Architecture & Poésie

Architecture & Poésie n’est pas diserte sur elle-même. Un ours en première page déploie un collectif nombreux : nous sommes dans une revue-tribu. Seize auteurs, trois traducteurs, onze photographes (parfois l’un et l’autre) sous un rectangle vide encadré de noir épais : étrange pour un faire part de naissance. Nous apprenons que A&P est diffusé et distribué par anti-Aufklärung (mais où, quand, pourquoi ?) et que la revue est imprimée en Italie.

 

Le sommaire en forme de chemin de fer donne l’ordre des choses sur deux pages et puis… plus de pagination. Il laisse voir l’incongruité d’une page « Intercalaire », remarquable car seule page blanche de l’ensemble, la cent-onzième. Les autres pages sont pleines à craquer : beaucoup d’œuvres (dessins, photographies) les occupent, entièrement, à bords perdus.

 

 

Les textes sont au long cours, les caractères à chaque fois différents, déconcertants. Nous sommes loin d’une poésie qui s’économise, compte les syllabes et flotte dans une page dépouillée.

 

Les amateurs de poésie y trouveront leur compte. Tenez, ainsi les quelques pages accordées à Frédéric Déotte, « La conjoncture de Sylvester » pourtant imprimées en corps 9 ? moins encore ? et avec des notes.

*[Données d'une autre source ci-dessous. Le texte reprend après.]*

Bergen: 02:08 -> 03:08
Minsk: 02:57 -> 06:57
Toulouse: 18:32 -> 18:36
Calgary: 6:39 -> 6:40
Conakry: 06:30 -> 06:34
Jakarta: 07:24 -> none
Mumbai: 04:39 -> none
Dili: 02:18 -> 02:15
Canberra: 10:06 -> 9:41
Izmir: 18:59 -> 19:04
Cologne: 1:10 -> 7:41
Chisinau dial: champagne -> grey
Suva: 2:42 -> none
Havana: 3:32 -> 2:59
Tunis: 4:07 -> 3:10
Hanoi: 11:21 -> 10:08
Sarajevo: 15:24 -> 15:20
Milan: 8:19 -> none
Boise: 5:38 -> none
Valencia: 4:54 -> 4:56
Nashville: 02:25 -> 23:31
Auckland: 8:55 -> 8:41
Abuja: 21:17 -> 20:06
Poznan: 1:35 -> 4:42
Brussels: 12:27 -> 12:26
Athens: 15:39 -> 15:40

Dont la profuse no 261.

 

Le lecteur venant pour l’architecture en revanche sera interloqué. Point ici de photographies d’espaces sublimes et vides, de représentations savantes ou léchées de concepts spatiaux. Les œuvres plastiques présentées dans A&P sont de deux sortes. Les photographies sont pleines de vie, de mouvement, de personnes (« vraies » pourrait-on ajouter) occupées à d’étranges activités, rituels chamaniques ou exutoires : jardinage dans une cité de Bergerac, carnaval à Hambourg qui recycle une campagne électorale, théâtre autour d’un feu en Dordogne…, artisanat ordinaire de fabrication de dictaphones en bois et papier mâché… Pas d’élévations/plans/coupes mais nombre de collages en séries, qui mêlent plans de ville et dessins, des photographies urbaines avec tracts, prospectus et presse locale (Saint-Nazaire). Nous avons affaire ici à des activistes. Leur activité première est fondée sur l’être au monde, faire feu de tout bois, habiter là, ce « là » reflété par le hier allemand, car ces artistes franchissent le Rhin dans un sens ou dans l’autre, trouvant des lieux où réagir et s’exprimer dans les interstices des villes allemandes, Hambourg, Berlin ou, de ce côté, Bergerac, la Dordogne l’été…

 

La contribution de Wim Cuyvers, architecte et essayiste, se réfère à Max Stirner et son ouvrage L’Unique et sa propriété, texte de 1844, pour nous parler d’architecture et de politique, de philosophie. D’idéal et de vivre ensemble. Dans ces deux pages, l’on trouve ce qui assied cette revue engagée et déroutante, luxueuse et abordable (21 x 28, en quadrichromie, 164 pages pour 10 €).